The two main areas where this is manifestly so regard sabbaticals and mandatory retirement.

Under previous university administrators, academics won the right to have a sabbatical to ensure that they can continue to improve themselves, thus able to retain their status as international currency.

This right is enshrined in the current collective agreement, and the University is obliged to make the necessary arrangements for this entitlement to be secured.

In the proposed new agreement, this entitlement is being dented substantially to the effect that sabbatical leave can only be taken for up to two years before statutory retiring age, i.e. only up to the age of 62.

The implications of this change are very serious: sabbatical leave, an important contribution to the life and standing of every academic, is being deemed by UMASA and the university as only useful up to a certain age. It is a text-book example of commodification of life-long learning by a bureaucracy.

But what is even worse is that the right to continue lecturing and researching beyond the statutory retirement age, while being slightly extended to non-professorial grades, is being curbed for full professors.

The abolition of mandatory retirement on the basis of age is an issue that is currently at the forefront of debate in the EU. The current rules on mandatory retirement ages vary, but it is broadly prohibited in most advanced countries outside and within Europe, with some exceptions when employers need to prove that there exist objective reasons why mandatory retirement is necessary.

Mandatory retirement for tenured university employees in the US ended in 1994 under an amendment to the Age Discrimination in Employment Act of 1967. Australia, New Zealand and some provinces of Canada have similar provisions.

The right to continue lecturing and researching beyond the statutory retirement age is being curbed for full professors- Mario Vassallo

The UK repealed the default retirement age of 65 in April 2011 and the matter is now regulated by the 2010 Equality Act. 

In Ireland, the Employment Equality Acts 1998-2021 also prohibit discrimination in employment on a number of grounds, including age.

In Germany, the statutory retirement age is not mandatory and employment contracts do not end automatically when an employee is entitled to statutory pension. Neither does the receipt of any kind of pension constitute a sufficient reason for termination of employment.

In the Netherlands, no statutory mandatory retirement age from employment exists, and termination can be agreed upon in a contract of work.

Directive 2000/78/EC limits age discrimination only when employers are objectively and reasonably justified by a legitimate aim, including legitimate employment policy, labour market and vocational training objectives, and if the means of achieving that aim are appropriate and necessary. Of course this does not enforce a guillotine on mandatory retirement, but clearly sets the thrust for future developments across the EU.

Previous collective agreements at the university assumed that the conditions that militate in favour of age-related mandatory retirement do not exist. The university was practically implementing, ahead of time, a policy that did not force academics to be forcefully retired at a certain age if they are willing and able to continue to contribute to teaching and research in their field of excellence.

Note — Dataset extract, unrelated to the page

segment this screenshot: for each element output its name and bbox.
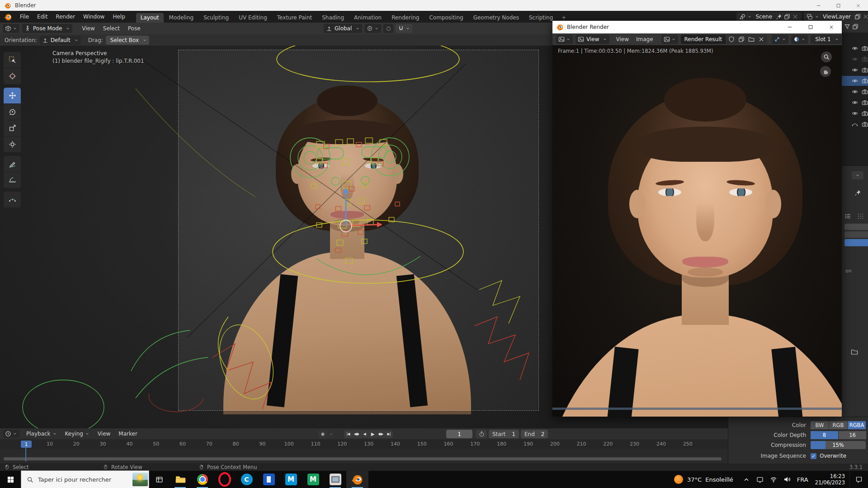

The proposed new arrangement reverses this, and makes it only possible for professors to work full-time until they are 75, irrespective of whether they are still able to function fully in their position.

Instead of abolishing hard-earned rights, UMASA should take a leaf from MAM collective agreements, which recognise continuous education activities and work outside office hours.

UMASA meanwhile, is silent on how the university has metamorphosised into a control-infested bureaucracy.

UMASA is very sadly complying with a regressive policy. It is reducing hard-won rights which had put the University of Malta at the forefront of the current thrust in industrial relations in Europe to the back of the queue.

Mario Vassallo is a professor of sociology at the University of Malta.